Solar Landscape’s portfolio includes a rooftop solar system at 1 County Road, Building A, in Secaucus. — Photo by Aaron Houston for Real Estate NJ
By Joshua Burd
State officials are doubling down on a program that has brought solar panels to warehouses across New Jersey while creating low-cost clean energy for thousands of residents.
The initiative, known as the Community Solar Energy Program, is set to expand after Gov. Phil Murphy recently signed a bill that would allow solar developers and property owners to increase their participation. Both groups have benefited in recent years from a pilot version of the program, which enables solar companies to lease the rooftops of commercial buildings, providing space to build new panel systems and the chance to sell discounted energy to nearby residents.

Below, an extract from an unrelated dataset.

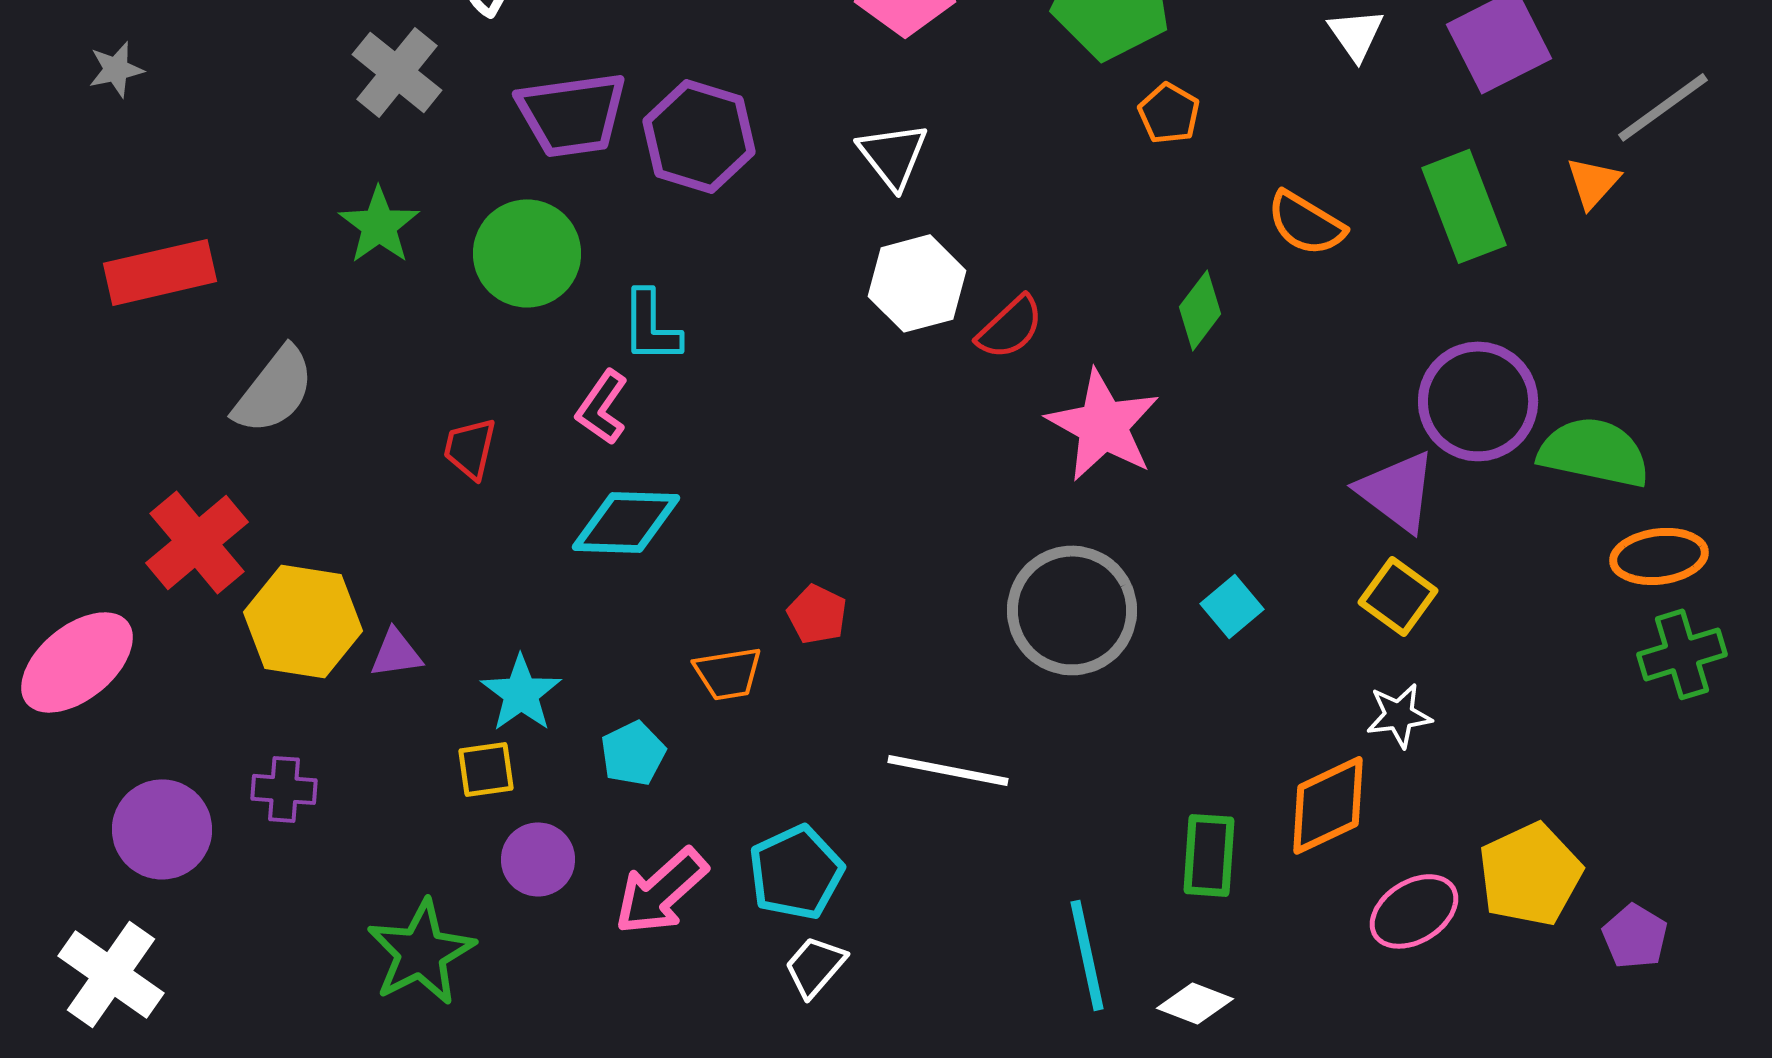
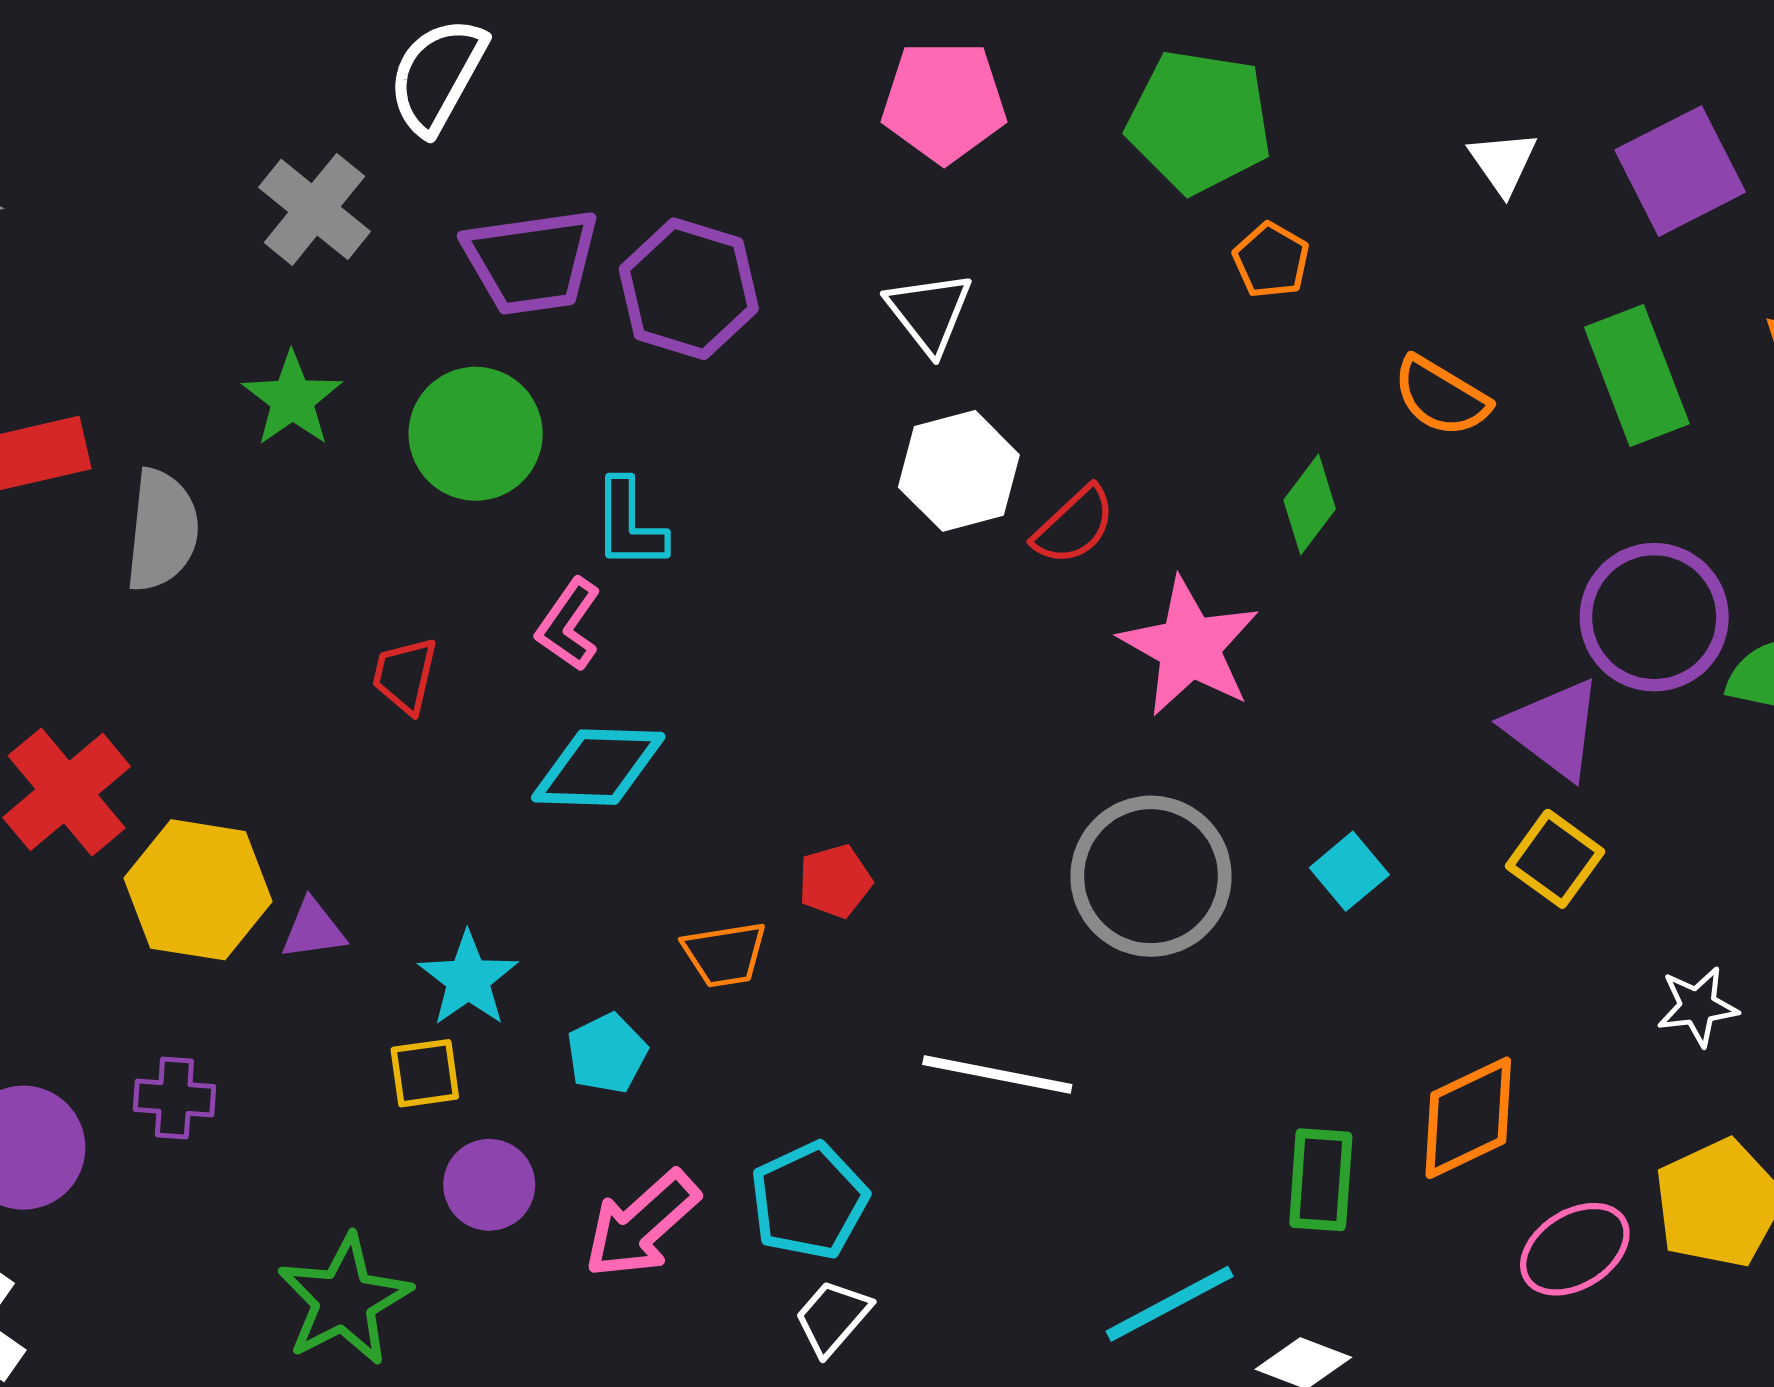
gray semicircle: (274, 390) -> (162, 530), moved, turned -32
red pentagon: (817, 614) -> (835, 881), turned 30
white star: (1399, 715) -> (1698, 1006), moved
cyan line: (1087, 955) -> (1170, 1304), turned 74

The new law allows the state Board of Public Utilities to approve additional community solar projects based on overall power capacity, officials said. Specifically, it calls for the agency to conditionally register 225 megawatts prior to June 1, 2024, plus an additional 275 megawatts by that date if qualified applications exceed 225 megawatts.
The BPU announced early last month that it had received more than 300 applications equating to more than 300 megawatts of new capacity for the permanent Community Solar Energy Program. The new law, S3123, calls for another 250 megawatts prior to June 1, 2025, if qualified applications exceed 500 megawatts and at least an additional 150 megawatts per year thereafter.
“I am proud to continue expanding our nation-leading Community Solar Energy Program while eliminating barriers for prospective applicants,” Murphy said Jan. 4 after signing the measure. “All New Jersey families deserve access to affordable and clean energy, regardless of their ZIP code. This is another critical step forward in our pursuit of a stronger, fairer and greener future.”
Murphy has hailed community solar as a central piece of his push for renewable energy and a green economy in New Jersey. The BPU voted last August to make the program permanent after the multiyear pilot program, having approved 150 projects totaling 243 megawatts of capacity during the trial period.
The program has required that at least 51 percent of the power generated goes to low- and moderate- income customers, providing discounted energy while creating new revenue streams for businesses. At the time of the vote last summer, 29 of the 150 projects approved have reached commercial operation and provided more than 6,000 New Jersey households with a combined 50 megawatts of solar power.
“Advancing our community solar goals will help ensure more New Jersey residents have access to clean energy,” said Christine Guhl-Sadovy, president of the Board of Public Utilities. “Under Governor Murphy’s leadership the BPU’s community solar program has been a national model and today’s action will continue the success of the program by bringing the benefits of solar to more people while lowering utility bills for participants.”
Notably, the policy has helped many commercial real estate owners in the state become involved with renewable energy. That includes major industrial players such as Prologis, which is partnering with Asbury Park-based Solar Landscape.
“Since the time of Thomas Edison, New Jersey has played a crucial role in the evolution of electricity, and thanks to the Murphy administration, we will continue that momentum and innovation by putting community solar installations on commercial rooftops and delivering the energy to low/moderate-income residents at a substantial discount,” said Shaun Keegan, CEO and co-founder of Solar Landscape. “This model began in New Jersey and, with Congressman Frank Pallone’s support of the Inflation Reduction Act, is now being duplicated across the country.
“Rooftop community solar can be built quickly, preserves precious open space, creates good union jobs and generates power closer to where it will be used. These advancements have allowed us to develop millions of square feet nationally, including with global logistics real estate leader Prologis, which is partnering with Solar Landscape to pursue projects on more than 30 million square feet of their buildings.”
State officials have said the program, which was created under a law signed by Murphy in 2018, also provides a way help those who rent, lack control of their roof, live in a multifamily building, do not have property suitable for solar or cannot afford the cost of installation to benefit from the cost savings and access to clean energy. S3123, meantime, also aims to simplify the process by which residents apply to receive the lower-cost energy produced by community solar and provide subscribers with a more seamless consolidated energy bill.
“Our Community Solar Energy Pilot Program was an immense success, outpacing expectations and delivering rate savings to thousands of New Jersey households,” said state Sen. Bob Smith, co-sponsor and chair of the Senate Environment and Energy Committee. “The new permanent Community Solar Energy Program will increase the energy procurement goals, extend financial savings to thousands more families and support New Jersey’s transition to clean energy.”